Record extracts: Begin

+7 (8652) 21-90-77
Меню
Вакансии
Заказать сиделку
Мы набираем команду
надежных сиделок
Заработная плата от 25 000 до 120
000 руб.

Record extracts: End

> What is expected:
Exactly the lines from the one containing "Мы набираем команду" through the final line above, and only those, should be given again.

> Your solution:
Мы набираем команду
надежных сиделок
Заработная плата от 25 000 до 120
000 руб.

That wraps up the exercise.